I have to thank my dear friend and amazing LGBT ally, Jennifer Carey, for inspiring me to write this story. She actually heard about this sad news before I did. Yet another story that hurts my heart. Once again, here in the self purported progressive Portland, we witness some very ugly homophobia. Even more sad is that this awful incident comes in the wake of the Farmers Pantry homophobic debacle.
This story has a lovely beginning. Students at Oregon City High School were honoring the National Day of Silence to call attention to the silencing effect of anti-LGBT bullying and harassment in schools. Just to prove how much we need this Day of Silence, other students at Oregon City High School decided to protest, creating and wearing shirts that read: “Gay Day is Not Ok.” I won’t even bother to link to the very hurtful homophobic interview one of the teens gave, but I will share some of his words:
I don’t have a big problem with gay people. It’s just when they start parading around the school about how we have a day of silence for gays, lesbians, transvestites — it’s like, we don’t have a straight day!

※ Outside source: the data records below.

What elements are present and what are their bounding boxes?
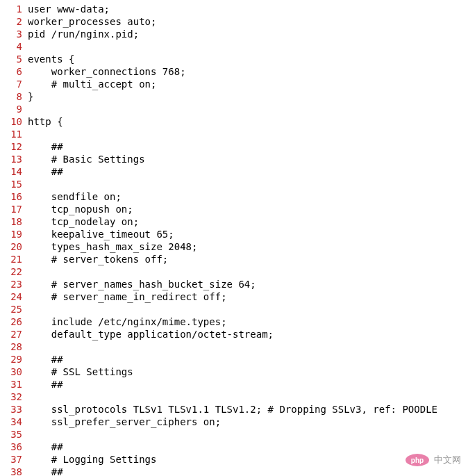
line-content: tcp_nopush on; bbox=[28, 203, 133, 215]
line-number: 20 bbox=[6, 240, 28, 253]
line-number: 17 bbox=[6, 203, 28, 215]
code-line: 28 bbox=[6, 340, 462, 353]
line-content: ssl_prefer_server_ciphers on; bbox=[28, 416, 221, 428]
line-content: ssl_protocols TLSv1 TLSv1.1 TLSv1.2; # D… bbox=[28, 403, 437, 416]
code-line: 2worker_processes auto; bbox=[6, 15, 462, 28]
line-number: 38 bbox=[6, 466, 28, 476]
code-line: 4 bbox=[6, 40, 462, 53]
code-line: 11 bbox=[6, 128, 462, 140]
line-number: 35 bbox=[6, 428, 28, 441]
line-content: # Basic Settings bbox=[28, 153, 145, 165]
code-line: 29 ## bbox=[6, 353, 462, 366]
line-number: 33 bbox=[6, 403, 28, 416]
line-number: 9 bbox=[6, 103, 28, 115]
line-number: 8 bbox=[6, 90, 28, 103]
line-number: 10 bbox=[6, 115, 28, 128]
code-line: 16 sendfile on; bbox=[6, 190, 462, 203]
line-content: # server_name_in_redirect off; bbox=[28, 290, 227, 303]
line-content: keepalive_timeout 65; bbox=[28, 228, 174, 240]
line-number: 5 bbox=[6, 53, 28, 65]
line-number: 22 bbox=[6, 265, 28, 278]
code-line: 38 ## bbox=[6, 466, 462, 476]
line-number: 2 bbox=[6, 15, 28, 28]
line-number: 11 bbox=[6, 128, 28, 140]
line-content: # Logging Settings bbox=[28, 453, 156, 466]
line-number: 18 bbox=[6, 215, 28, 228]
line-content: worker_connections 768; bbox=[28, 65, 186, 78]
line-number: 36 bbox=[6, 441, 28, 453]
line-number: 24 bbox=[6, 290, 28, 303]
line-content: ## bbox=[28, 140, 63, 153]
code-line: 17 tcp_nopush on; bbox=[6, 203, 462, 215]
code-line: 6 worker_connections 768; bbox=[6, 65, 462, 78]
line-number: 3 bbox=[6, 28, 28, 40]
line-number: 1 bbox=[6, 3, 28, 15]
code-line: 1user www-data; bbox=[6, 3, 462, 15]
line-number: 15 bbox=[6, 178, 28, 190]
code-line: 19 keepalive_timeout 65; bbox=[6, 228, 462, 240]
code-line: 32 bbox=[6, 391, 462, 403]
line-number: 32 bbox=[6, 391, 28, 403]
line-number: 13 bbox=[6, 153, 28, 165]
line-number: 25 bbox=[6, 303, 28, 315]
line-number: 28 bbox=[6, 340, 28, 353]
line-content: ## bbox=[28, 378, 63, 391]
code-block: 1user www-data;2worker_processes auto;3p… bbox=[6, 3, 462, 476]
line-content: ## bbox=[28, 441, 63, 453]
code-line: 35 bbox=[6, 428, 462, 441]
code-line: 18 tcp_nodelay on; bbox=[6, 215, 462, 228]
line-number: 12 bbox=[6, 140, 28, 153]
code-line: 7 # multi_accept on; bbox=[6, 78, 462, 90]
code-line: 26 include /etc/nginx/mime.types; bbox=[6, 315, 462, 328]
line-number: 19 bbox=[6, 228, 28, 240]
code-line: 3pid /run/nginx.pid; bbox=[6, 28, 462, 40]
code-line: 23 # server_names_hash_bucket_size 64; bbox=[6, 278, 462, 290]
line-content: # server_names_hash_bucket_size 64; bbox=[28, 278, 256, 290]
line-content: events { bbox=[28, 53, 74, 65]
line-number: 4 bbox=[6, 40, 28, 53]
code-line: 34 ssl_prefer_server_ciphers on; bbox=[6, 416, 462, 428]
line-content: default_type application/octet-stream; bbox=[28, 328, 274, 340]
line-number: 16 bbox=[6, 190, 28, 203]
line-number: 31 bbox=[6, 378, 28, 391]
code-line: 14 ## bbox=[6, 165, 462, 178]
line-number: 7 bbox=[6, 78, 28, 90]
code-line: 31 ## bbox=[6, 378, 462, 391]
code-line: 5events { bbox=[6, 53, 462, 65]
line-content: # server_tokens off; bbox=[28, 253, 168, 265]
line-number: 26 bbox=[6, 315, 28, 328]
code-line: 24 # server_name_in_redirect off; bbox=[6, 290, 462, 303]
line-number: 34 bbox=[6, 416, 28, 428]
line-number: 37 bbox=[6, 453, 28, 466]
line-content: pid /run/nginx.pid; bbox=[28, 28, 139, 40]
code-line: 22 bbox=[6, 265, 462, 278]
code-line: 33 ssl_protocols TLSv1 TLSv1.1 TLSv1.2; … bbox=[6, 403, 462, 416]
line-number: 27 bbox=[6, 328, 28, 340]
code-line: 13 # Basic Settings bbox=[6, 153, 462, 165]
code-line: 9 bbox=[6, 103, 462, 115]
line-content: # SSL Settings bbox=[28, 366, 133, 378]
line-number: 30 bbox=[6, 366, 28, 378]
line-content: sendfile on; bbox=[28, 190, 122, 203]
code-line: 37 # Logging Settings bbox=[6, 453, 462, 466]
line-content: ## bbox=[28, 165, 63, 178]
code-line: 27 default_type application/octet-stream… bbox=[6, 328, 462, 340]
line-number: 14 bbox=[6, 165, 28, 178]
line-content: http { bbox=[28, 115, 63, 128]
line-content: } bbox=[28, 90, 33, 103]
code-line: 12 ## bbox=[6, 140, 462, 153]
line-content: types_hash_max_size 2048; bbox=[28, 240, 197, 253]
code-line: 36 ## bbox=[6, 441, 462, 453]
code-line: 25 bbox=[6, 303, 462, 315]
code-line: 10http { bbox=[6, 115, 462, 128]
line-number: 6 bbox=[6, 65, 28, 78]
line-content: worker_processes auto; bbox=[28, 15, 156, 28]
line-content: ## bbox=[28, 353, 63, 366]
line-content: include /etc/nginx/mime.types; bbox=[28, 315, 227, 328]
line-number: 21 bbox=[6, 253, 28, 265]
code-line: 21 # server_tokens off; bbox=[6, 253, 462, 265]
code-line: 15 bbox=[6, 178, 462, 190]
code-line: 30 # SSL Settings bbox=[6, 366, 462, 378]
code-line: 8} bbox=[6, 90, 462, 103]
code-line: 20 types_hash_max_size 2048; bbox=[6, 240, 462, 253]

Let us hope this young man will have a transformative experience in his life and will not be full of so much hate. Let us hope he will evolve. I also tire of the often heard heterosexual victim attitude of: “I’m not homophobic — I just don’t want to treat gays equally.” How do we even address the ignorance of “it’s like, we don’t have a straight day”? I hear this from many white people about Black History Month — “why don’t we have a white history month?” Really people? Every day is white heterosexual day.
I contacted the school and tried to speak with Principal Tom Lovell about this incident, but he never returned my calls. I am interested in how he is addressing or not addressing this very serious problem.
The impact of this incident sends a very clear message that LGBT students are not safe at Oregon City High School. It also sends a message that LGBT people here in Oregon have a long way to go to being treated as human beings. We have yet another reminder that we LGBT folk must navigate the world with extreme care. I guess we cannot “parade” our lives in public like heterosexuals who are allowed to be who they are all the time.
Call to action: Here is an opportunity for LGBT folk and our allies to call Principal Lovell and ask that he address this homophobic problem. On a larger scale, we have another opportunity to ask all schools in every state to create and enforce policies that help protect LGBT students from bullying and harassment.